Tuesday, April 13, 2010

Another Amazing Gift

I just want to share another amazing gift God has given me. 32 weeks into the treatment and I’m tired. It is getting much harder to motivate myself to get up and go to school. We went to Nicaragua to renew our visa again. I got there and was so tired from the trip that I slept all day Sunday and was not able to go to the small church that our friends worked with. This church had planned a service for us to attend followed by a dinner and cultural dancing by the children. I was really looking forward to it but didn’t feel I was up to the long bus ride and the heat so I stayed in our rental house and rested. By Tuesday I had an upset stomach so I didn’t go on the beach trip, cathedral tour or the boat ride around the lake where monkeys actually came onto the boat and sat in people’s laps. By the time we got back home I was really sick. For the whole next week I couldn’t go to school, could hardly walk ten feet. Everything I ate went though me in a matter of minutes/hours so I was getting no nutrition and adding to the weakness and headaches. I was getting very depressed. I was ready to quit, there were only two more weeks of school. What could I learn in only two more weeks? I just wanted to stay home and be sick.

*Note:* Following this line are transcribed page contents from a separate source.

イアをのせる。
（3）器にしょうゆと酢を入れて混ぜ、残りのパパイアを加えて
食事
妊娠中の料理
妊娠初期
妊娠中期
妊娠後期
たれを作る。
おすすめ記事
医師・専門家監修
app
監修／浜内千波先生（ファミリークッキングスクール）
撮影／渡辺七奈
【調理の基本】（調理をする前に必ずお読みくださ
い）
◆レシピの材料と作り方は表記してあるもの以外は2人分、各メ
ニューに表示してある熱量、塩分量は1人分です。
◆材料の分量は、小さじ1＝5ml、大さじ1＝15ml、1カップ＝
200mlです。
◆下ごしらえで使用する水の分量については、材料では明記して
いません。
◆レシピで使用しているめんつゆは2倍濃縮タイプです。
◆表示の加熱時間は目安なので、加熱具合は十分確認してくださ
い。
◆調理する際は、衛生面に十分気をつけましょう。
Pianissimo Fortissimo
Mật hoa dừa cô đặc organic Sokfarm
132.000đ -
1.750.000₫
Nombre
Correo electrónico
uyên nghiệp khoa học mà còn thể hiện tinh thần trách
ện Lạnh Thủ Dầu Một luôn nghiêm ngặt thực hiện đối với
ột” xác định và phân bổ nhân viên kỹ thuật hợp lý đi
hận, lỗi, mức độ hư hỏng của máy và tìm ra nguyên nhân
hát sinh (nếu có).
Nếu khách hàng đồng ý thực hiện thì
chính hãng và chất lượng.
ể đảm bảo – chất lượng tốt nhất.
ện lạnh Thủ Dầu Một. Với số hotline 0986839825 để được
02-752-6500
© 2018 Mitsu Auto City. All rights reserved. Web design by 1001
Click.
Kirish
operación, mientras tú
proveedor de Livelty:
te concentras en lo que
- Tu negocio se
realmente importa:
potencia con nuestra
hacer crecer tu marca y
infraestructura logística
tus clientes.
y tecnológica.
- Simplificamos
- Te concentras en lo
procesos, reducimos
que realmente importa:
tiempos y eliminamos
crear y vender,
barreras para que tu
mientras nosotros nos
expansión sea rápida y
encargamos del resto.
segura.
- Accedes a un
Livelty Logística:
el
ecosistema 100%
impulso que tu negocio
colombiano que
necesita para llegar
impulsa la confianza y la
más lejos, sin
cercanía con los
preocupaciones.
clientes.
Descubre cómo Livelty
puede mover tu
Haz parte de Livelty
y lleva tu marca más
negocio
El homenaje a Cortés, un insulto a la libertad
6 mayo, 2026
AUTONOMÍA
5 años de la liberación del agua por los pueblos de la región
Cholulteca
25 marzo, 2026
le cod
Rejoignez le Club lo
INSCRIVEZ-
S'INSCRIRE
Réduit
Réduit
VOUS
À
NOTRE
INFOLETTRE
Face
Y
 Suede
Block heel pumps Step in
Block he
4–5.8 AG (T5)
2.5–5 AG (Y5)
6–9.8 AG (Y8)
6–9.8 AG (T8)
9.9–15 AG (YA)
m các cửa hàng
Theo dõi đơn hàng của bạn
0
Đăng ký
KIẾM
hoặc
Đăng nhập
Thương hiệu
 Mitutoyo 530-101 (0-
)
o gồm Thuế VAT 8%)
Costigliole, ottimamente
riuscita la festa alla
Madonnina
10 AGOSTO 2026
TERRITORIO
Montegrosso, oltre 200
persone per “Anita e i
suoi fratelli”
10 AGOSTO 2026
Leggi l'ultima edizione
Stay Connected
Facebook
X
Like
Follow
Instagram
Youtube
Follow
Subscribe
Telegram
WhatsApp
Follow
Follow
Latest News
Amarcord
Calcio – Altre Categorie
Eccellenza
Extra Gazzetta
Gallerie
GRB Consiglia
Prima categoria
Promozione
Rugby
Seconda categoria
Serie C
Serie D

Then my sister came to town. She is ten years older than me so when we were kids we didn’t get to really know each other. She was moved out by the time I was eight. It has only been in the last several years that we have actually gotten to talk and get to know each other. She came to Costa Rica from Canada (where she lives) to have some dental work done. She had no idea where in Costa Rica I was in relation to where she had be recommended to go. She had made her reservations last year. Turns out she was a 15 minute taxi ride from us. So she had three days off while they were making her crowns and she came to visit.

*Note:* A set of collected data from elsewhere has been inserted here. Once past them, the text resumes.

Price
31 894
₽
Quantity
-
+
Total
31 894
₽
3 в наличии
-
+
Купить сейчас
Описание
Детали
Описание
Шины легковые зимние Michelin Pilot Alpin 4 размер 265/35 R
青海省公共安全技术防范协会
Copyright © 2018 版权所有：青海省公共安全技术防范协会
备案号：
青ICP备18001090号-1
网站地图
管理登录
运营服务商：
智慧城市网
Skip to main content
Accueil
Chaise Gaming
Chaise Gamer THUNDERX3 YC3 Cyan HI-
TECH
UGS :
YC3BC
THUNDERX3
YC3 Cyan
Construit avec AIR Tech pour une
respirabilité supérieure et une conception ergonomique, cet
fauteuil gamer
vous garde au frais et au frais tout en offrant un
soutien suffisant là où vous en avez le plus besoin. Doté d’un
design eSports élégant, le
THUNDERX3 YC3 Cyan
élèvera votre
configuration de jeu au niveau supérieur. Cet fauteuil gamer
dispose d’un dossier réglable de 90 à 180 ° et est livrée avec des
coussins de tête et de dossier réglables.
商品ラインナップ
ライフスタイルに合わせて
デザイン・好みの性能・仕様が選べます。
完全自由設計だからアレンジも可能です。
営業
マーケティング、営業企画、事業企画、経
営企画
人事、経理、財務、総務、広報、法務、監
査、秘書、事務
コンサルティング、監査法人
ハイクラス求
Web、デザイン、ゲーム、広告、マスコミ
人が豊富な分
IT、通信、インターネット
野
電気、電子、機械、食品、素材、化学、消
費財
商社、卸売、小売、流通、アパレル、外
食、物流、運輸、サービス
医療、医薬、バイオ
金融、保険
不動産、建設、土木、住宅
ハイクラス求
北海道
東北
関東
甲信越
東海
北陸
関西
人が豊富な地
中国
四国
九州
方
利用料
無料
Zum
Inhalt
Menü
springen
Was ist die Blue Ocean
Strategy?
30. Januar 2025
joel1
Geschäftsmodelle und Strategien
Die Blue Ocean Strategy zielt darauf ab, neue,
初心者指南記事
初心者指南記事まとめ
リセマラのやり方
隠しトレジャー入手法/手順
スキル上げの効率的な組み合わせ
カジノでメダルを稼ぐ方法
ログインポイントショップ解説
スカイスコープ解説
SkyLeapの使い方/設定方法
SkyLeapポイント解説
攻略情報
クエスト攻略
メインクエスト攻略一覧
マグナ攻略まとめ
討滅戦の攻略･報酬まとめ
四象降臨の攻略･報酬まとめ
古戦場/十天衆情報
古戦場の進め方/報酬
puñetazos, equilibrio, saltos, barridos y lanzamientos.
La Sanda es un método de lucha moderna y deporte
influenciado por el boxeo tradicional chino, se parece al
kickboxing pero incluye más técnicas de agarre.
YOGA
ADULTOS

I had gotten some antibiotics from the doctor and was finally felling a little better when she arrived. We had a great time chatting away “like cackling hen” as a dear friend of mine would say. As I went to bed after the first evening with her some puzzle pieces fell into place. (that’s how I describe what happens when God shows me how He has orchestrated events in my life)

That very morning my husband had shared with me that a couple of weeks ago in a bible study he went to he had an epiphany. The study was on Job. The story of Job is a very profound story with layers of meaning and revelation. Like all of God’s word reviewing it only reveals a new angle and insight previously overlooked. He shared the fact that satan had to ask permission from God to test Job. Showing God is more powerful than the satan is or ever will be.

If you don’t know the story here is a brief re-cap. Job was a devout man of God. He had a personal relationship with God and God had blessed him with a wonderful family, prosperous fields, wealth, and great stature in the community. Satan was allowed to take away each of those blessing one by one to prove that Job would relinquish his God if he didn’t have all the “stuff”. But Job did not, he lost his family, his money, his crops failed, he became sick. His best friends told him that it was because of sin in his life but Job knew that he was right with God and held fast to that belief. What my husband shared with me is how it related to our situation. Job did not know that God was aware of this process; he did not know that satan had asked permission and that God had granted permission. Job only knew that his life was falling apart around him. But what he did know was his God. He knew that God was faithful and that whatever he had or didn’t have was more than he deserved. My husband shared that he saw the parallel to me. That God is in control and is aware of everything I feel and go through. I am not saying that this illness was brought on by satan. It could have been or it could be circumstances of life – that is not the point. The point is that God is in control of EVERYTHING!

So when my depression was getting the best of me, just when I couldn’t take any more, God sent me my sister to lift my spirits and cheer me up! How great is our God that such a detail was not missed? That he would care so much for me, that He would bother to arrange such an encounter? And not a last minute solution but one planed almost a year in advance. God knew a year ago that this week I would need encouragement. If she had come one week earlier we were in Nicaragua and I would have missed her. Two weeks later and we would have already been headed back to the states. She had no idea where in Costa Rica we were when she made her plans; Perfect timing as always.

I feel so rejuvenated and ready to go to my classes and finish my task. And so humbled that the God of the universe cares so much for me that He would make the effort to arrange so many details just to lift my spirits and give me the encouragement to finish the task that He has placed before me.

I bow before Him once again in awe that a sinner such as I should have such a privilege.

1 comment:

  1. I think of seasons of life like this in terms of spirals, you know things that look like circles but the end keeps going around and never meets. (Kind of like the riddle: How many grooves are there in a standard 33-1/3 record album?)

    As we go through life and see things like this, we know more what it looks like and can recognize more. And the cycle continues. A positive outlook yields similar results.

    If we have a negative outlook, that can filter what we see so we see more negativity, enhancing THAT idea, and the cycle continues.

    Those that are neutral, stay that way, never growing, learning or changing... they're in a rut, going round and round in a circle.

    Answer: 1 groove in a standard 33-1/3 record album.